-- Opening Marker --
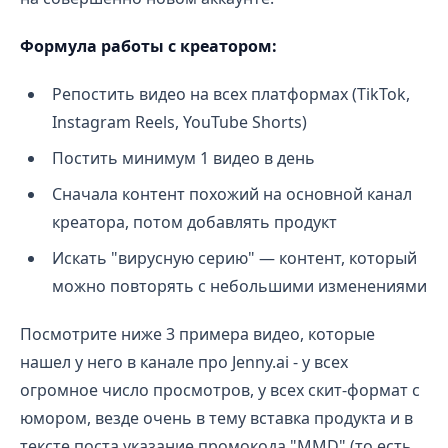
Формула работы с креатором:
Репостить видео на всех платформах (TikTok,
Instagram Reels, YouTube Shorts)
Постить минимум 1 видео в день
Сначала контент похожий на основной канал
креатора, потом добавлять продукт
Искать "вирусную серию" — контент, который
можно повторять с небольшими изменениями
Посмотрите ниже 3 примера видео, которые
нашел у него в канале про Jenny.ai - у всех
огромное число просмотров, у всех скит-формат с
юмором, везде очень в тему вставка продукта и в
тексте поста указание промокода "MMD" (то есть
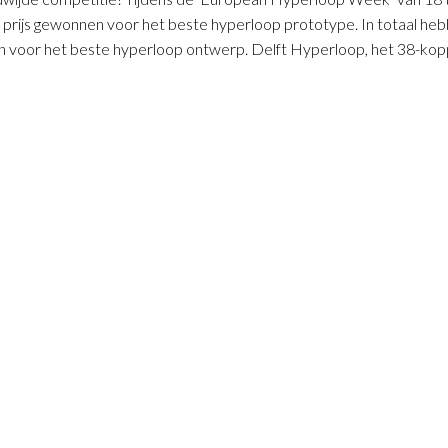
 prijs gewonnen voor het beste hyperloop prototype. In totaal he
 voor het beste hyperloop ontwerp. Delft Hyperloop, het 38-kop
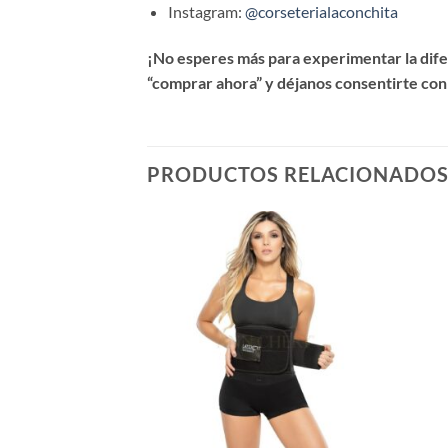
Instagram:
@corseterialaconchita
¡No esperes más para experimentar la difer
“comprar ahora” y déjanos consentirte con
PRODUCTOS RELACIONADO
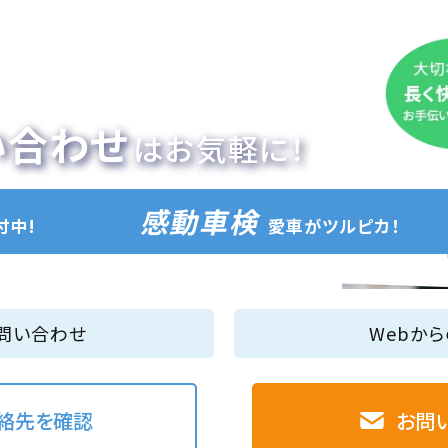
い合わせ
はお気軽に！
感動車検
付中!
愛車がツルピカ！
問い合わせ
Webか
絡先を確認
お問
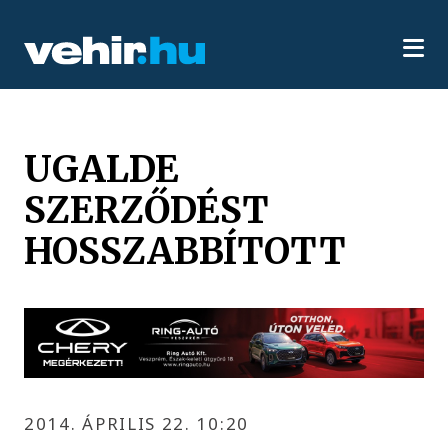
UGALDE
SZERZŐDÉST
HOSSZABBÍTOTT
2014. ÁPRILIS 22. 10:20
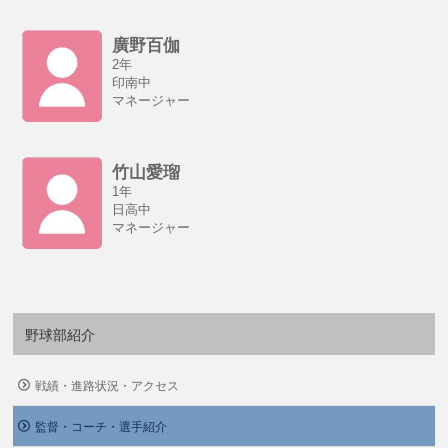
廣野百伽
2年
印南中
マネージャー
竹山愛瑠
1年
日高中
マネージャー
野球部紹介
戦績・進路状況・アクセス
監督・コーチ・選手紹介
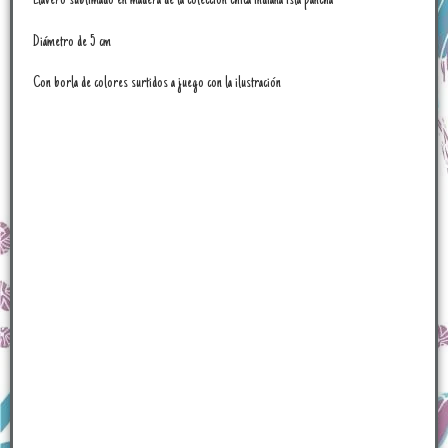
Llavero sublimado en madera de la colección chica indiana isla pancha
Diámetro de 5 cm
Con borla de colores surtidos a juego con la ilustración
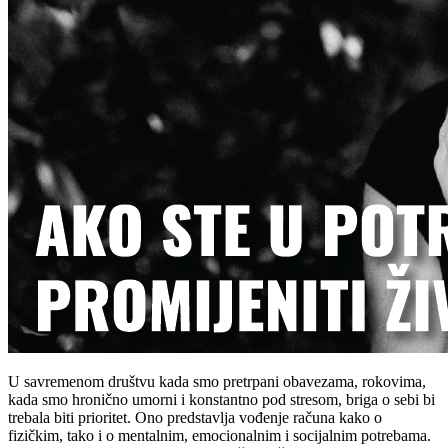
U savremenom društvu kada smo pretrpani obavezama, rokovima,
kada smo hronično umorni i konstantno pod stresom, briga o sebi bi
trebala biti prioritet. Ono predstavlja vođenje računa kako o
fizičkim, tako i o mentalnim, emocionalnim i socijalnim potrebama.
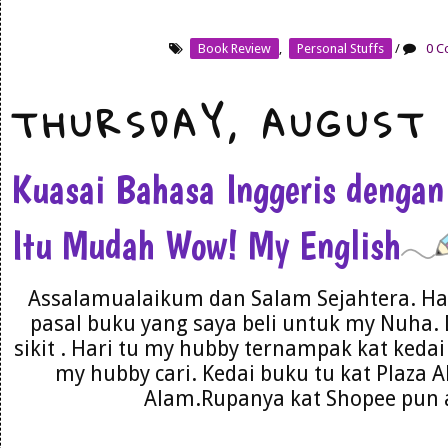
Book Review
,
Personal Stuffs
/
0 C
THURSDAY, AUGUST 
Kuasai Bahasa Inggeris dengan
Itu Mudah Wow! My English
Assalamualaikum dan Salam Sejahtera. Har
pasal buku yang saya beli untuk my Nuha. 
sikit . Hari tu my hubby ternampak kat kedai 
my hubby cari. Kedai buku tu kat Plaza 
Alam.Rupanya kat Shopee pun a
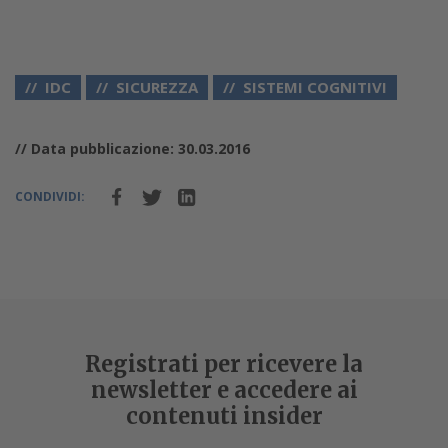
IDC
SICUREZZA
SISTEMI COGNITIVI
// Data pubblicazione: 30.03.2016
CONDIVIDI:
Registrati per ricevere la
newsletter e accedere ai
contenuti insider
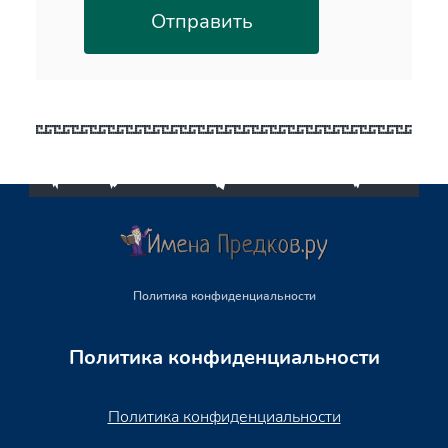
Политика конфиденциальности
Политика конфиденциальности
Политика конфиденциальности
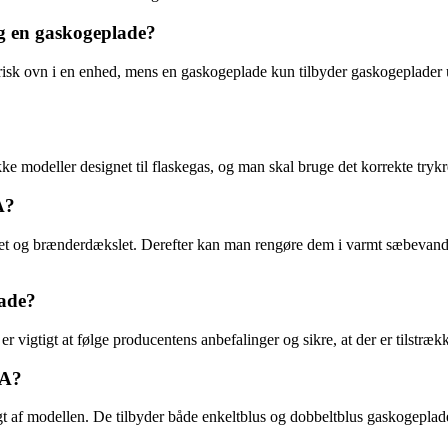
g en gaskogeplade?
sk ovn i en enhed, mens en gaskogeplade kun tilbyder gaskogeplader u
 modeller designet til flaskegas, og man skal bruge det korrekte trykre
A?
eret og brænderdækslet. Derefter kan man rengøre dem i varmt sæbevand 
lade?
vigtigt at følge producentens anbefalinger og sikre, at der er tilstrækk
EA?
 af modellen. De tilbyder både enkeltblus og dobbeltblus gaskogeplader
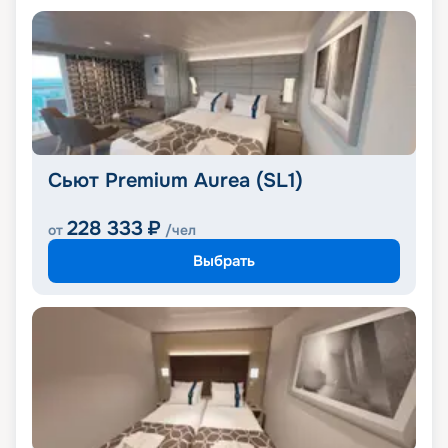
Сьют Premium Aurea (SL1)
228 333
₽
от
/чел
Выбрать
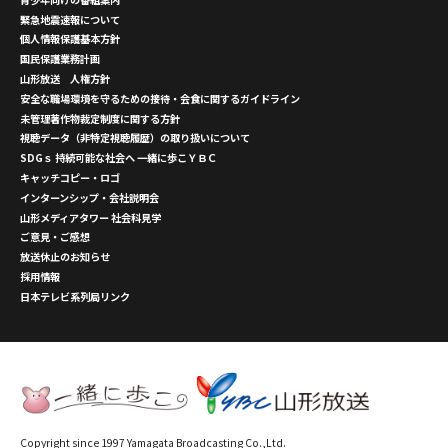
緊急地震速報について
個人情報保護基本方針
国民保護業務計画
山形放送 人権方針
安全な職場環境を守るための接待・会食に関するガイドライン
未管理著作物裁定制度に関する方針
視聴データ（非特定視聴履歴）の取り扱いについて
SDGｓ 持続可能な社会へ 一緒に歩こＹＢＣ
キャッチコピー・ロゴ
インターンシップ・会社説明会
山形メディアタワー 社会科見学
ご意見・ご感想
放送休止のお知らせ
採用情報
日本テレビ系列局リンク
Copyright since 1997 Yamagata Broadcasting Co.,Ltd.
-- Closing Marker --
## What the task asks
With pictures excluded, restate word for word the lines from the one that contains "Diámetro de 5 cm" through the end of the material, inclusive, and nothing more.

## Solution to this exercise
Diámetro de 5 cm
Con borla de colores surtidos a juego con la ilustración
U savremenom društvu kada smo pretrpani obavezama, rokovima,
kada smo hronično umorni i konstantno pod stresom, briga o sebi bi
trebala biti prioritet. Ono predstavlja vođenje računa kako o
fizičkim, tako i o mentalnim, emocionalnim i socijalnim potrebama.
Book Review
,
Personal Stuffs
/
0 C
THURSDAY, AUGUST 
Kuasai Bahasa Inggeris dengan
Itu Mudah Wow! My English
Assalamualaikum dan Salam Sejahtera. Har
pasal buku yang saya beli untuk my Nuha. 
sikit . Hari tu my hubby ternampak kat kedai 
my hubby cari. Kedai buku tu kat Plaza 
Alam.Rupanya kat Shopee pun a
IDC
SICUREZZA
SISTEMI COGNITIVI
// Data pubblicazione: 30.03.2016
CONDIVIDI:
Registrati per ricevere la
newsletter e accedere ai
contenuti insider
Политика конфиденциальности
Политика конфиденциальности
Политика конфиденциальности
g en gaskogeplade?
sk ovn i en enhed, mens en gaskogeplade kun tilbyder gaskogeplader u
 modeller designet til flaskegas, og man skal bruge det korrekte trykre
A?
eret og brænderdækslet. Derefter kan man rengøre dem i varmt sæbevand 
lade?
vigtigt at følge producentens anbefalinger og sikre, at der er tilstrækk
EA?
 af modellen. De tilbyder både enkeltblus og dobbeltblus gaskogeplader
Сьют Premium Aurea (SL1)
228 333
₽
от
/чел
Выбрать
緊急地震速報について
個人情報保護基本方針
国民保護業務計画
山形放送 人権方針
安全な職場環境を守るための接待・会食に関するガイドライン
未管理著作物裁定制度に関する方針
視聴データ（非特定視聴履歴）の取り扱いについて
SDGｓ 持続可能な社会へ 一緒に歩こＹＢＣ
キャッチコピー・ロゴ
インターンシップ・会社説明会
山形メディアタワー 社会科見学
ご意見・ご感想
放送休止のお知らせ
採用情報
日本テレビ系列局リンク
Copyright since 1997 Yamagata Broadcasting Co.,Ltd.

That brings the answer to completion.